The nurse shook his shoulder. He rolled onto his back. Something was wrong.
“I’ve been talking to you,” she said, but not impatiently. She was being kind. She had an instrument in her hand. Lo was with her.
Making a show of fatigue, he turned back onto his side.
He was beginning to understand something. He lifted and lowered his head slightly, blotting out her voice when he set his head down. He sat up violently, full of hope.
Lo was saying that the nurse had something to tell him. He knew what it was . The nurse said he had been septicemic. He had self-medicated and he shouldn’t have. He had used something that was ototoxic and had made himself deaf in one ear, and she was sorry. Lo took his hand. She was weeping. The nurse was snapping her fingers to either side of his head, while he smiled. They could stay.

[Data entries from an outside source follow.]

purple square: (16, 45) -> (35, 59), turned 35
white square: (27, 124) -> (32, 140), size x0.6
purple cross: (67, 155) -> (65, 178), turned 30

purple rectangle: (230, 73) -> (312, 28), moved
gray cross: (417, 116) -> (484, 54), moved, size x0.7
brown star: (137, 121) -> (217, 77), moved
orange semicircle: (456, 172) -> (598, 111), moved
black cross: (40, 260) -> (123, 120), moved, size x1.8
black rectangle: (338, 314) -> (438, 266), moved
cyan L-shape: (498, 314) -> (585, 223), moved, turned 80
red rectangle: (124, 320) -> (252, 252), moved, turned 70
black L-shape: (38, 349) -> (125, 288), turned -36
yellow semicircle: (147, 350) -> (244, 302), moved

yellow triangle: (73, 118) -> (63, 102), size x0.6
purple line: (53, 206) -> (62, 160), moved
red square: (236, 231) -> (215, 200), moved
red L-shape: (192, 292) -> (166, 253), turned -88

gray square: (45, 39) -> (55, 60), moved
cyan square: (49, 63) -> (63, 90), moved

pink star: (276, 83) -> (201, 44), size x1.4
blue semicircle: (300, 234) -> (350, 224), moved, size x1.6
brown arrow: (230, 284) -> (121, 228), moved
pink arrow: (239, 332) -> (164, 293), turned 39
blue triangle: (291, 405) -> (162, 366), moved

It seemed to Frank that he was adapting surprisingly nicely to life without a wife around the house. He wondered what it meant. By now, Ione was in Genoa or Venice or some other watering place in Italy. All her stops involved lakes or the beach. It was all there in the itinerary on the wall next to the phone. He could read it from where he was sitting and drinking, if he felt like it. He thought, Ione likes it overseas and she likes being here in Botswana, but the drought is wearing her down. The government was talking about cutting the water off from eight till dawn. It was going to be inconvenient for compulsive hand-washers, which he no longer was, but which a lot of other dental and medical people were. Ione felt parched, she said. So it was goodbye for three weeks. He toasted her again. There was a poet, an Italian, who had had Dante’s works printed on rubber so he could read them sitting naked in a fountain with the water running over him: that was the image of her vacation she’d said she wanted Frank to have. So it was goodbye, because he had the dental-care design team due in from the AID office in Nairobi to praise his plans for Botswana’s dental future, or not. There it was again, the small sound in the night he was trying to ignore. It was probably animal or vegetable. He was going to keep on ignoring it.

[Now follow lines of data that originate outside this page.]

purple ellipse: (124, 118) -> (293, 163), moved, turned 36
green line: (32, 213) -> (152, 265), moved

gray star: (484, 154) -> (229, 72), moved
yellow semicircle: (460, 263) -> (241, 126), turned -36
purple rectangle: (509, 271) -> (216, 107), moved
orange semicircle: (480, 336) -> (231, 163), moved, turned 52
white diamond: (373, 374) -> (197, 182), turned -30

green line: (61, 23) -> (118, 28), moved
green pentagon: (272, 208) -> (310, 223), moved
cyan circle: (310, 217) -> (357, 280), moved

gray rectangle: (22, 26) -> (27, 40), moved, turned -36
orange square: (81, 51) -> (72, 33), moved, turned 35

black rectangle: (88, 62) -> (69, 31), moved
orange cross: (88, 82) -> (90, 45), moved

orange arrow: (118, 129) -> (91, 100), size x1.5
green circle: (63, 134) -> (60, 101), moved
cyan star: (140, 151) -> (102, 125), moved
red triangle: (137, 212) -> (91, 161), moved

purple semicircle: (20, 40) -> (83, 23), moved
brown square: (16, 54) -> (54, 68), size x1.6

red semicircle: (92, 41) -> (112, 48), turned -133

He’d be alone for another ten days. He was used to separations, but normally he would be the one traveling, not the one hanging around at home — which was different. Earlier in their marriage, and only for a couple of years, they had taken separate vacations. They had given it up after deciding they preferred to vacation together, all things considered. They kept each other amused. She was good at it. She was superb at it. He was missing her, especially on the sex end. He was enjoying being alone, otherwise. He was really alone, because the maid was away for a couple of days. Dimakatso’s family was rife with deaths and emergencies. Women probably disliked being alone in houses more than men did because of routine small nonspecific sounds that got them keyed up. Right now he could easily convince himself that someone was horsing around outside, scratching the flyscreens. Ione kept him busy, sexually. She was six years older than he was, but no one would guess it. She had kept her figure to a T. She was sinewy, was the word. Ione had a dirty mind. In twenty years he’d never really strayed. She was a Pandora’s box of different tricks and variations. Probably that was why he’d been so faithful. She was always coming up with something new. How could he feel deprived? Of course, the scene in Africa was nothing like Bergen County when it came to available women. Young things were leaving the villages and coming into the towns and making themselves available at the hotel bars for next to nothing, for packs of Peter Stuyvesant. It was pathetic. They wanted to get in with expatriates. They wanted to go to expatriate parties so they could latch on to someone who would buy trinkets for them or, if they were lucky, take them away to foggy Holland forever to get neuralgia. They wanted bed and breakfast for however long they could get it. The drought was making it worse, squeezing more and more people out of the villages all the time.